## [Task item]
Please write out the full listing beneath this line exactly, skipping its images.

## [Data for processing]

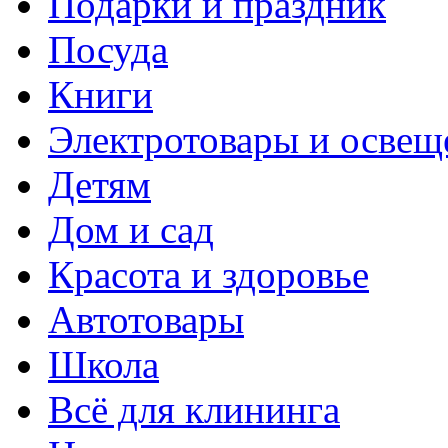
Подарки и праздник
Посуда
Книги
Электротовары и освещ
Детям
Дом и сад
Красота и здоровье
Автотовары
Школа
Всё для клининга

## [Output for this exercise]
Подарки и праздник
Посуда
Книги
Электротовары и освещ
Детям
Дом и сад
Красота и здоровье
Автотовары
Школа
Всё для клининга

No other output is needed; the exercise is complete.